Las mareas se producen en los océanos y mares debido a la fuerza de la gravedad, pero la explicación de las mismas es algo difícil, ya que no se basa en el hecho de que la Luna atraiga el agua de los océanos hacia ella.


Entendiendo las mareas

Entendiendo las mareas

La misma playa con marea, y sin marea.


Como prueba de esta aseveración, podemos considerar los siguiente: se producen dos mareas al día, en vez de una, como se podría suponer sobre la base de un cuadro simple. Aparte, la marea alta suele originarse cuando la Luna está sobre el horizonte, en vez de cuando está perpendicularmente encima de nosotros, como cabría esperar si pensáramos que las mareas eran provocadas por el agua que se eleva hacia la luna.

Entendiendo las mareas

Existen dos mareas porque, al tiempo que la Luna empuja el agua lejos de la Tierra en el lado que mira hacia ella, empuja la Tierra lejos del agua en el lado opuesto. El resultado global, tal como es visto por alguien desde la Tierra, es que el agua se eleva por encima de la superficie normal en dos lados diametralmente opuestos del planeta.

El hecho de que las mareas se ocasionen cuando la Luna está sobre el horizonte, en vez de encima de nuestras cabezas, tiene que ver con la propiedad de que los océanos y mares son relativamente poco profundos, así que la hinchazón de la marea no puede moverse por el agua de manera lo bastante rápida como para seguir el compás de movimiento de la Luna.

Entendiendo las mareas

También se producen mareas terrestres, del mismo modo que existen mareas en los océanos. Aunque las mareas oceánicas son una prueba más evidente del fenómenos gravitatorio, también se ocasionan mareas en tierra firme.

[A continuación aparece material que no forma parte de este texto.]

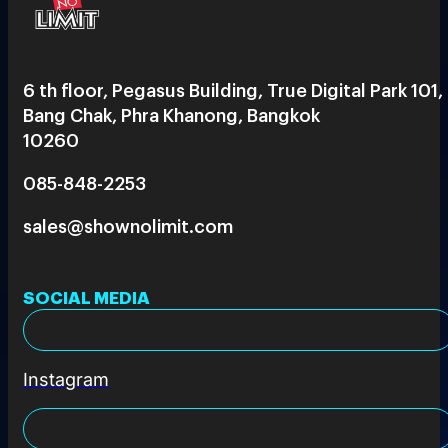
6 th floor, Pegasus Building, True Digital Park 101,
Bang Chak, Phra Khanong, Bangkok
10260
085-848-2253
sales@shownolimit.com
SOCIAL MEDIA
Instagram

Mientras la Luna va pasando por encima nuestra, el nivel de la tierra “sólida” se alza unos pocos centímetros y luego desciende nuevamente. Debido a que este movimiento sucede durante un periodo de doce horas, normalmente no lo advertimos. Todos los objetos sólidos del universo, desde la Tierra hasta las lunas de Júpiter y más allá, manifiestan mareas terrestres si se encuentran situados cerca de un objeto grande. Las mareas oceánicas, por otra parte, solamente se producen en la Tierra.

Entendiendo las mareas

El Sol ayuda a ocasionar las mareas oceánicas de la Tierra, aunque sólo con un tercio de la altura como las que provoca la Luna. Este hecho es el que ocasiona la existencia de mareas más altas que de costumbre en ciertas ocasiones.

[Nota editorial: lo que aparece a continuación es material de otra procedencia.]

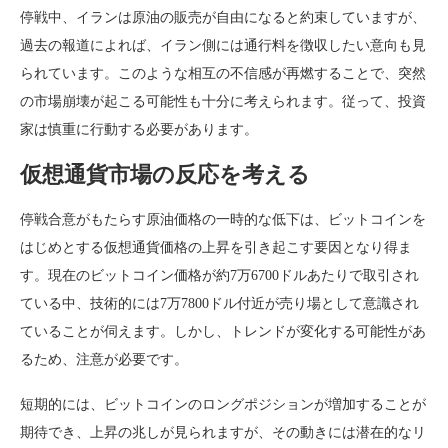
停戦中、イランは原油の販売が自由になると約束していますが、
過去の報道によれば、イラン側には通行料を徴収したい意向も見
られています。このような相互の不信感が再燃することで、突然
の市場崩壊が起こる可能性も十分に考えられます。従って、投資
家は慎重に行動する必要があります。
仮想通貨市場の反応を考える
停戦合意がもたらす原油価格の一時的な低下は、ビットコインを
はじめとする仮想通貨価格の上昇を引き起こす要因となり得ま
す。現在のビットコイン価格が約7万6700ドルあたりで取引され
ている中、技術的には7万7800ドル付近が売り場として意識され
ていることが伺えます。しかし、トレンドが変化する可能性があ
るため、注意が必要です。
短期的には、ビットコインのロングポジションが増加することが
期待でき、上昇の兆しが見られますが、その動きには潜在的なリ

Durante la luna nueva y la luna llena, cuando las mareas se la Luna y el Sol se refuerzan, tenemos las llamadas “mareas vivas”. En los cuartos lunares, las dos fuerzas se hallan descompensadas y tenemos mareas altas más bajas, las llamadas “mareas muertas”.

Entendiendo las mareas

A consecuencia de las mareas, la Luna nos muestra la misma cara siempre. Según nos muestra la ley de la gravitación universal, el planeta Tierra también debe producir mareas terrestres en la Luna.

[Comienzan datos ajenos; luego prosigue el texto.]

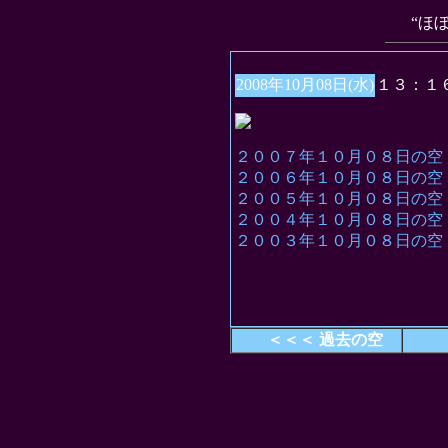
“ほ
2008年10月08日(水)
１３：１
２００７年１０月０８日の空
２００６年１０月０８日の空
２００５年１０月０８日の空
２００４年１０月０８日の空
２００３年１０月０８日の空
＜＜＜ 過去の空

Resulta que, cuando calculamos los efectos de las mareas terrestres en la Luna, descubrimos que al cabo de unos pocos cientos miles de años el satélite (la Luna) terminará manteniendo siempre una misma cara hacia su compañero mayor. En la jerga astronómica, se denomina que el satélite ha sido “desgirado”. Todas las grandes lunas en el sistema solar han sido desgiradas.